• [EXERCISE AIM] An exact, complete printout of the listing is wanted, minus its images.
────
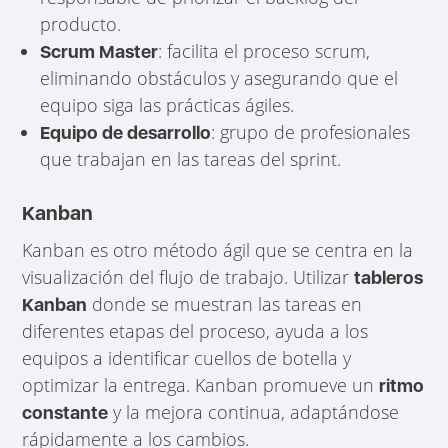
producto.
: facilita el proceso scrum,
Scrum Master
eliminando obstáculos y asegurando que el
equipo siga las prácticas ágiles.
: grupo de profesionales
Equipo de desarrollo
que trabajan en las tareas del sprint.
Kanban
Kanban es otro método ágil que se centra en la
visualización del flujo de trabajo. Utilizar
tableros
donde se muestran las tareas en
Kanban
diferentes etapas del proceso, ayuda a los
equipos a identificar cuellos de botella y
optimizar la entrega. Kanban promueve un
ritmo
y la mejora continua, adaptándose
constante
rápidamente a los cambios.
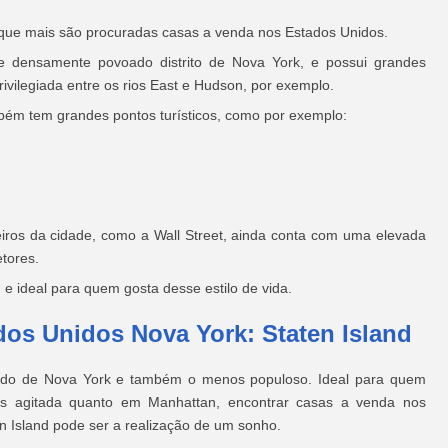
 que mais são procuradas casas a venda nos Estados Unidos.
e densamente povoado distrito de Nova York, e possui grandes
rivilegiada entre os rios East e Hudson, por exemplo.
mbém tem grandes pontos turísticos, como por exemplo:
eiros da cidade, como a Wall Street, ainda conta com uma elevada
tores.
 e ideal para quem gosta desse estilo de vida.
os Unidos Nova York: Staten Island
ecido de Nova York e também o menos populoso. Ideal para quem
os agitada quanto em Manhattan, encontrar casas a venda nos
en Island pode ser a realização de um sonho.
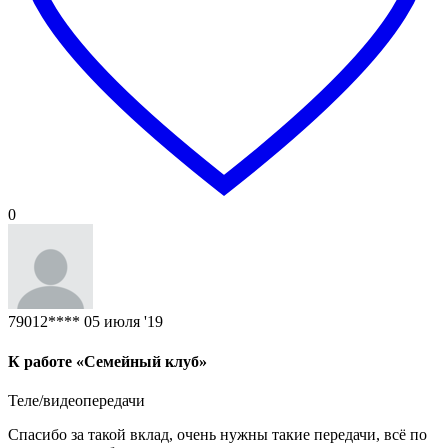
0
79012****
05 июля '19
К работе «Семейный клуб»
Теле/видеопередачи
Спасибо за такой вклад, очень нужны такие передачи, всё по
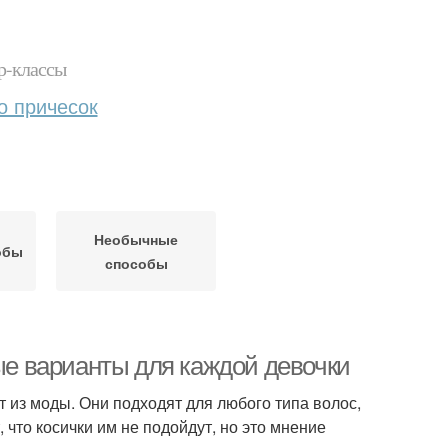
р-классы
о причесок
Необычные
обы
способы
ные варианты для каждой девочки
т из моды. Они подходят для любого типа волос,
что косички им не подойдут, но это мнение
────
• [EXERCISE SOLUTION]
producto.
: facilita el proceso scrum,
Scrum Master
eliminando obstáculos y asegurando que el
equipo siga las prácticas ágiles.
: grupo de profesionales
Equipo de desarrollo
que trabajan en las tareas del sprint.
Kanban
Kanban es otro método ágil que se centra en la
visualización del flujo de trabajo. Utilizar
tableros
donde se muestran las tareas en
Kanban
diferentes etapas del proceso, ayuda a los
equipos a identificar cuellos de botella y
optimizar la entrega. Kanban promueve un
ritmo
y la mejora continua, adaptándose
constante
rápidamente a los cambios.
 que mais são procuradas casas a venda nos Estados Unidos.
e densamente povoado distrito de Nova York, e possui grandes
rivilegiada entre os rios East e Hudson, por exemplo.
mbém tem grandes pontos turísticos, como por exemplo:
eiros da cidade, como a Wall Street, ainda conta com uma elevada
tores.
 e ideal para quem gosta desse estilo de vida.
os Unidos Nova York: Staten Island
ecido de Nova York e também o menos populoso. Ideal para quem
os agitada quanto em Manhattan, encontrar casas a venda nos
en Island pode ser a realização de um sonho.
0
79012****
05 июля '19
К работе «Семейный клуб»
Теле/видеопередачи
Спасибо за такой вклад, очень нужны такие передачи, всё по
р-классы
о причесок
Необычные
обы
способы
ные варианты для каждой девочки
т из моды. Они подходят для любого типа волос,
что косички им не подойдут, но это мнение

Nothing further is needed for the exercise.